Extracted records:

##########

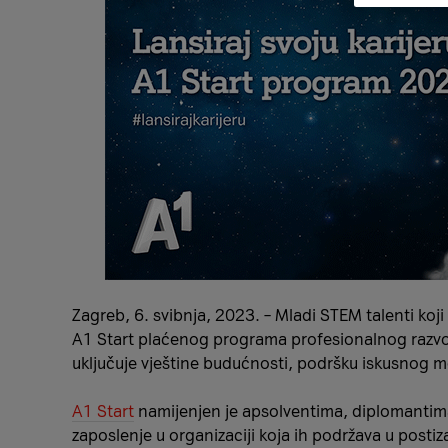
Zagreb, 6. svibnja, 2023. – Mladi STEM talenti koji 
A1 Start plaćenog programa profesionalnog razvoja
uključuje vještine budućnosti, podršku iskusnog m
A1 Start
namijenjen je apsolventima, diplomantima i
zaposlenje u organizaciji koja ih podržava u postiz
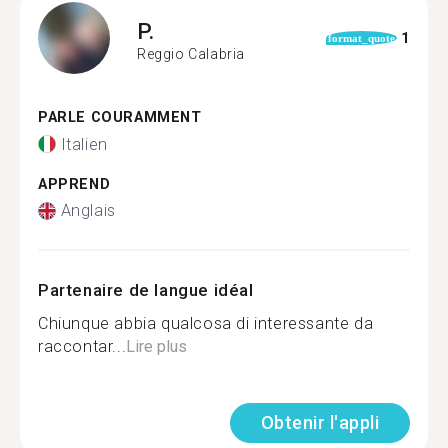
P.
1
format_quote
Reggio Calabria
PARLE COURAMMENT
Italien
APPREND
Anglais
Partenaire de langue idéal
Chiunque abbia qualcosa di interessante da
raccontar...
Lire plus
Obtenir l'appli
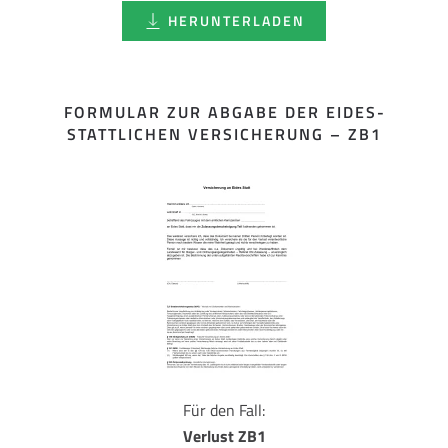
HERUNTERLADEN
FORMULAR ZUR ABGABE DER EIDES­
STATTLICHEN VERSICHERUNG – ZB1
Für den Fall:
Verlust ZB1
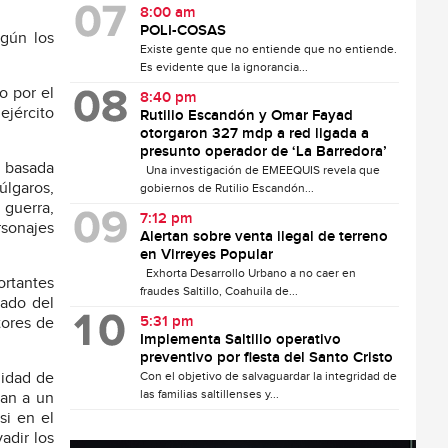
8:00 am
POLI-COSAS
egún los
Existe gente que no entiende que no entiende.
Es evidente que la ignorancia...
o por el
8:40 pm
ejército
Rutilio Escandón y Omar Fayad
otorgaron 327 mdp a red ligada a
presunto operador de ‘La Barredora’
a basada
Una investigación de EMEEQUIS revela que
úlgaros,
gobiernos de Rutilio Escandón...
 guerra,
7:12 pm
rsonajes
Alertan sobre venta ilegal de terreno
en Virreyes Popular
Exhorta Desarrollo Urbano a no caer en
ortantes
fraudes Saltillo, Coahuila de...
sado del
5:31 pm
tores de
Implementa Saltillo operativo
preventivo por fiesta del Santo Cristo
Con el objetivo de salvaguardar la integridad de
nidad de
las familias saltillenses y...
gan a un
si en el
adir los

##########

TASK:
Transcribe the whole of the data exactly, minus any pictures.

ANSWER TO THIS PROBLEM:
Zagreb, 6. svibnja, 2023. – Mladi STEM talenti koji 
A1 Start plaćenog programa profesionalnog razvoja
uključuje vještine budućnosti, podršku iskusnog m
A1 Start
namijenjen je apsolventima, diplomantima i
zaposlenje u organizaciji koja ih podržava u postiz
P.
1
format_quote
Reggio Calabria
PARLE COURAMMENT
Italien
APPREND
Anglais
Partenaire de langue idéal
Chiunque abbia qualcosa di interessante da
raccontar...
Lire plus
Obtenir l'appli
HERUNTERLADEN
FORMULAR ZUR ABGABE DER EIDES­
STATTLICHEN VERSICHERUNG – ZB1
Für den Fall:
Verlust ZB1
8:00 am
POLI-COSAS
egún los
Existe gente que no entiende que no entiende.
Es evidente que la ignorancia...
o por el
8:40 pm
ejército
Rutilio Escandón y Omar Fayad
otorgaron 327 mdp a red ligada a
presunto operador de ‘La Barredora’
a basada
Una investigación de EMEEQUIS revela que
úlgaros,
gobiernos de Rutilio Escandón...
 guerra,
7:12 pm
rsonajes
Alertan sobre venta ilegal de terreno
en Virreyes Popular
Exhorta Desarrollo Urbano a no caer en
ortantes
fraudes Saltillo, Coahuila de...
sado del
5:31 pm
tores de
Implementa Saltillo operativo
preventivo por fiesta del Santo Cristo
Con el objetivo de salvaguardar la integridad de
nidad de
las familias saltillenses y...
gan a un
si en el
adir los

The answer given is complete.